The Fourth Amendment to our Constitution guarantees that “the people” will be secure in their persons, houses, papers, and effects. I strongly believe that a primary focus of government officials should be on protecting the privacy of our citizens, not on protecting other elected officials at the expense of our citizens’ privacy rights.
In the 2007 legislative session, I sought the defeat of HB 2061, which made it legal for Texas County Clerks to reveal an individual’s Social Security Number (SSN) and which granted immunity to the Clerks against any civil or criminal liability for revealing your SSN and other confidential information.
Texas County Clerks shut down access to public records in response to the February, 2007 Texas Attorney General Opinion No.
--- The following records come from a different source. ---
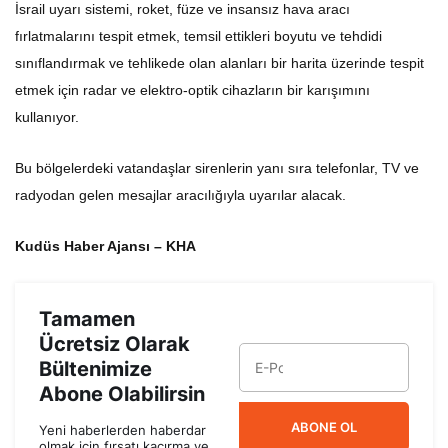
İsrail uyarı sistemi, roket, füze ve insansız hava aracı
fırlatmalarını tespit etmek, temsil ettikleri boyutu ve tehdidi
sınıflandırmak ve tehlikede olan alanları bir harita üzerinde tespit
etmek için radar ve elektro-optik cihazların bir karışımını
kullanıyor.
Bu bölgelerdeki vatandaşlar sirenlerin yanı sıra telefonlar, TV ve
radyodan gelen mesajlar aracılığıyla uyarılar alacak.
Kudüs Haber Ajansı – KHA
Tamamen
Ücretsiz Olarak
Bültenimize
Abone Olabilirsin
ABONE OL
Yeni haberlerden haberdar
olmak için fırsatı kaçırma ve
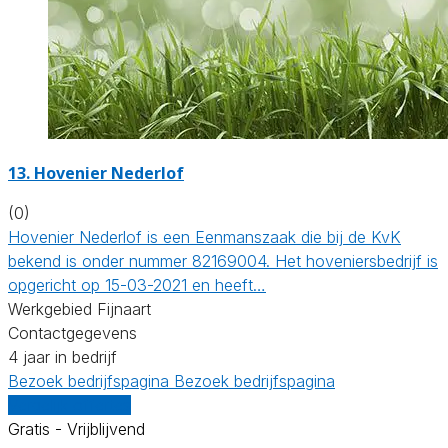
13.
Hovenier Nederlof
(0)
Hovenier Nederlof is een Eenmanszaak die bij de KvK
bekend is onder nummer 82169004. Het hoveniersbedrijf is
opgericht op 15-03-2021 en heeft…
Werkgebied Fijnaart
Contactgegevens
4 jaar in bedrijf
Bezoek bedrijfspagina
Bezoek bedrijfspagina
Vergelijk offertes
Gratis - Vrijblijvend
GA-0519, which held that revealing a SSN or other confidential information is a violation of law and constitutes “official misconduct”, which is grounds to remove an elected official from office. Since many County Clerks had posted public records that contained SSNs and other confidential information on the Internet, they were vulnerable to civil and criminal liability for such posting. State law requires County Clerks to make public records accessible at all reasonable times.
My position is that SSNs and other confidential information should be removed from the copy of the public record provided to a requester and from copies of public records before they are posted on the Internet.
It only took a week for HB 2061 to pass unanimously in both the House and Senate and be signed into law by Governor Perry.
HB 2061 became law so quickly because of the enormous pressure on state legislators from many businesses to re-open access to public records, so that these businesses - title companies, real estate companies, financial institutions, and oil & gas companies, which rely on public records, could continue conducting business. County Clerks shutting down access to public records thereby hindering many businesses resulted in legislation that made it legal to disclose your SSN and granted immunity from civil and criminal liability to the Clerks.
Only thieves need SSN and confidential information to conduct business, legitimate businesses do not.
County Clerks hold the position that it is their responsibility to provide access to public records regardless of what information the records contain. Our County Clerk sold approximately 20 million public records for about $2,000 to an Internet company, Red Vision, which provides confidential information on individuals for a fee.
AG Opinion GA-0519 held that state law requires that County Clerks remove SSNs and other confidential information from a copy of a public record before providing that copy.
HB 2061 does provide that you can have your SSN removed from public records. Unfortunately, you have to go in person to the County Clerk’s office and identify the document and page your SSN is on.
The County Clerk temporarily suspended access to Fort Bend County’s public records via the Internet. Unfortunately, those records have been on the Internet since 2005. An Internet company now possesses all of the county’s records and will provide them to anyone for a small fee.
I continue my efforts to have SSNs and other confidential information removed from copies of public records before they are provided to requesters and before they are posted on the Internet.